KITIMAT CLEAN TO LICENSE EXPANDER FTCRUDE®TECHNOLOGY FOR NEW BRITISH COLUMBIA REFINERY
Calgary, AB. (June 27, 2014)- Expander Energy is pleased to announce that Kitimat Clean has entered into an agreement with the Company to license its FTCrude® process for its proposed refinery in Kitimat, British Columbia.
Expander’s FTCrude® is a commercially licensable technology that converts low value or waste carbon sources into high value hydrocarbons – SynDiesel®, SynJet® and FTCrude®.
The technology maximizes the retention and subsequent conversion of carbon into synthetic fuels, thereby minimizing carbon rejection. The FTCrude® process exceeds 90% in carbon efficiency by reducing GHG emissions (by over 50%) and eliminating the traditional production of petcoke.
Through the integration of FTCrude® into the Kitimat Clean refinery, GHG emissions will be reduced by 5 million tonnes per year (equivalent to avoiding the emissions of 1.2 million cars), and nearly 5 million tonnes per year (100 train cars per day) of petcoke will be eliminated. Avoiding the petcoke byproduct is important because it contains high volumes of sulphur and heavy metals and would subsequently be burned in Asia.
Kitimat Clean Ltd. is a private British Columbia company created to plan, construct and operate an oil refinery in Kitimat, BC. The refinery will feature state-of-the-art design, specifically for processing Alberta oil sands heavy crude oil, and engineered to be the cleanest upgrading and refining site in the world.
Kitimat Clean is building this oil refinery, an oil pipeline from Alberta to Kitimat, a natural gas pipeline, and a tanker fleet of 11 VLCC vessels. The total cost is estimated to be $32 billion. The refinery will convert Alberta oilsands bitumen, which sinks in salt water laden with sediment and plankton, into gasoline, diesel and jet fuel which float and evaporate in the event of a spill at sea. The refinery will create an estimated 10,000 full time jobs and generate billions of dollars of new tax revenues for governments each year. (Kitimat Clean news release dated June 16, 2014)
In making this announcement Expander Energy CEO James Ross stated, “We are thrilled to have been able to execute this landmark agreement with Kitimat Clean. By incorporating our FTCrude® process into their refinery design, this combined state-of-the-art technology is specifically engineered to convert Alberta bitumen into refined products that will be the world’s cleanest petroleum fuels, eliminating the stigma of “Dirty Oil”.
We firmly believe our FTCrude®technology is critical in ensuring that Alberta bitumen will be refined to the highest standards before it is exported, and provides invaluable environmental and economic benefits for Alberta, British Columbia and Canada.”

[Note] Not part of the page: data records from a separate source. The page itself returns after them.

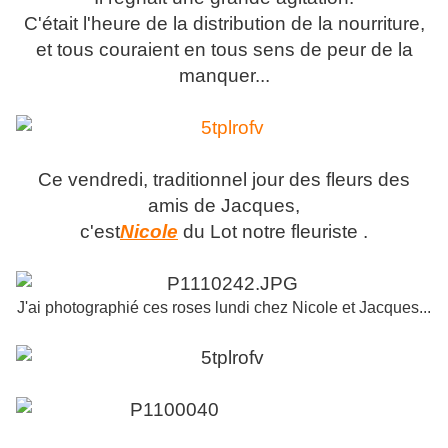
C'était l'heure de la distribution de la nourriture,
et tous couraient en tous sens de peur de la
manquer...
Ce vendredi, traditionnel jour des fleurs des
amis de Jacques,
c'est
Nicole
du Lot notre fleuriste .
J'ai photographié ces roses lundi chez Nicole et Jacques...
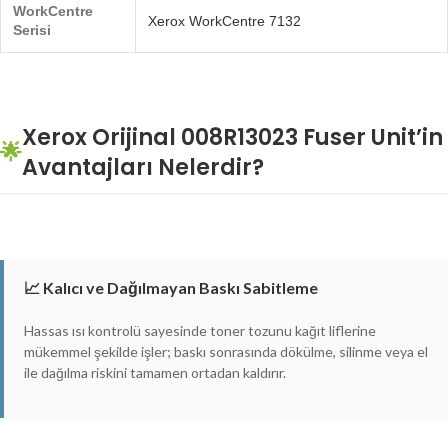
WorkCentre
Xerox WorkCentre 7132
Serisi
Xerox Orijinal 008R13023 Fuser Unit’in
🌟
Avantajları Nelerdir?
📈 Kalıcı ve Dağılmayan Baskı Sabitleme
Hassas ısı kontrolü sayesinde toner tozunu kağıt liflerine
mükemmel şekilde işler; baskı sonrasında dökülme, silinme veya el
ile dağılma riskini tamamen ortadan kaldırır.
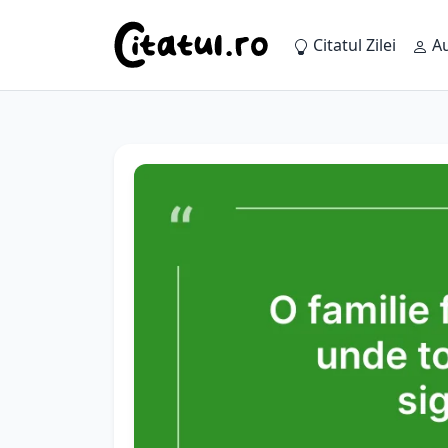
Citatul Zilei
Au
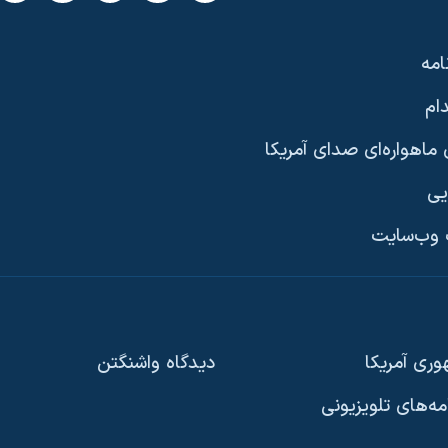
امه
ام
ماهواره‌ای صدای آمریکا
یی
وب‌سایت
ری آمریکا
دیدگاه‌ واشنگتن
امه‌های تلویزیونی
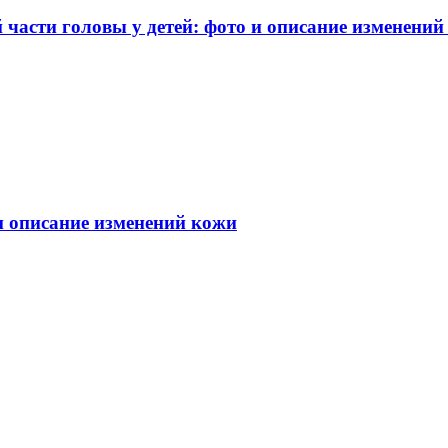
части головы у детей: фото и описание изменений
 и описание изменений кожи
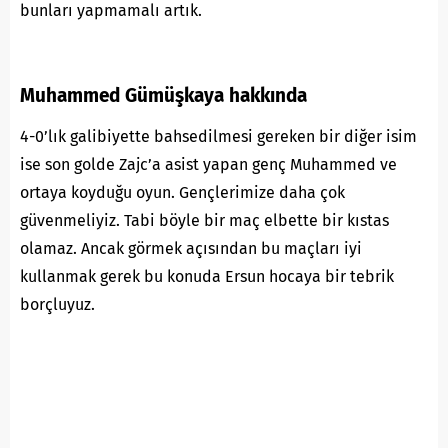
bunları yapmamalı artık.
Muhammed Gümüşkaya hakkında
4-0’lık galibiyette bahsedilmesi gereken bir diğer isim
ise son golde Zajc’a asist yapan genç Muhammed ve
ortaya koyduğu oyun. Gençlerimize daha çok
güvenmeliyiz. Tabi böyle bir maç elbette bir kıstas
olamaz. Ancak görmek açısından bu maçları iyi
kullanmak gerek bu konuda Ersun hocaya bir tebrik
borçluyuz.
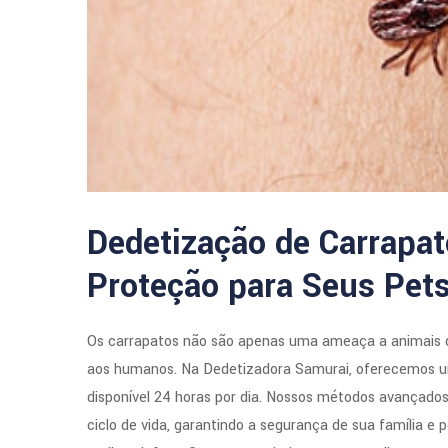
Dedetização de Carrapat
Proteção para Seus Pets
Os carrapatos não são apenas uma ameaça a animais 
aos humanos. Na Dedetizadora Samurai, oferecemos um
disponível 24 horas por dia. Nossos métodos avançado
ciclo de vida, garantindo a segurança de sua família e 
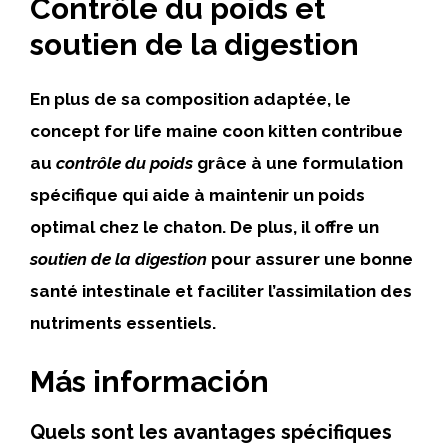
Contrôle du poids et
soutien de la digestion
En plus de sa composition adaptée, le
concept for life maine coon kitten contribue
au
contrôle du poids
grâce à une formulation
spécifique qui aide à maintenir un poids
optimal chez le chaton. De plus, il offre un
soutien de la digestion
pour assurer une bonne
santé intestinale et faciliter l’assimilation des
nutriments essentiels.
Más información
Quels sont les avantages spécifiques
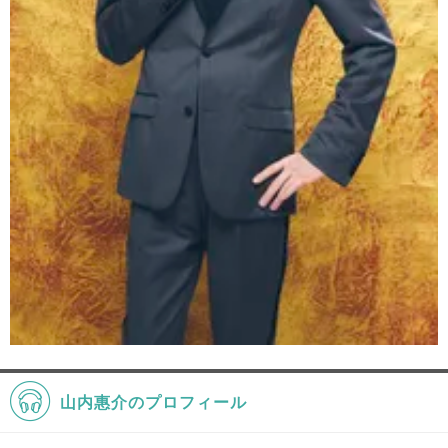
山内惠介のプロフィール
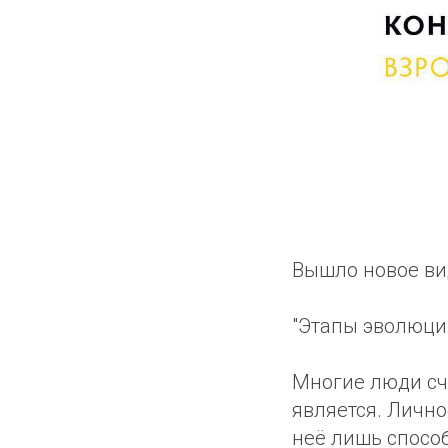
Вышло новое ви
"Этапы эволюции
Многие люди счи
является. Лично
неё лишь способ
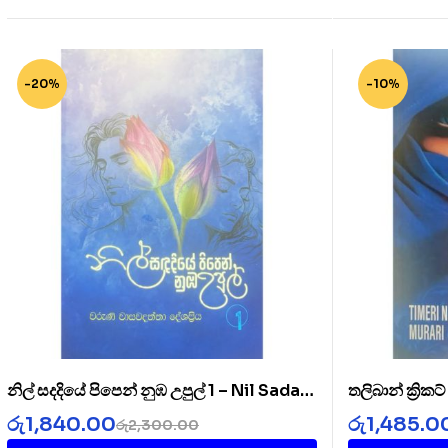
-20%
-10%
නිල් සදදියේ පිපෙන් නුඹ උපුල් 1 – Nil Sada
තලිබාන් ක්‍රික
Diye 1
Cricket Clu
රු
1,840.00
රු
1,485.0
රු
2,300.00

Kitimat Clean owner and founder David Black added, “The Expander FTCrude®technology is key to executing our plan and building a state of the art, green refinery. It is vital that we benefit from the GHG and CO2 reductions and high quality finished product that it will provide. Capital costs will be higher but the benefits are enormous. We are extremely pleased to be able to make this announcement.”
About Expander Energy
Expander Energy is a leading developer and licensor of processes to convert carbon sources into valuable synthetic fuels. Our engineered fuels, SynDiesel® and SynJet® are ultra-clean burning and complement existing transportation fuel infrastructure and current engine technologies. Our patented and patent pending technologies increase refinery yield, reduce GHG emissions, and are designed to convert carbon rich materials such as natural gas, biomass, bitumen residuals, petcoke and municipal solid waste. We strive to deliver an alternative, drop in fuel through patented technology to provide economic growth for Alberta and Canada while being environmentally conscious. Expander Energy Inc. is a privately held energy company located in Calgary, Alberta, Canada.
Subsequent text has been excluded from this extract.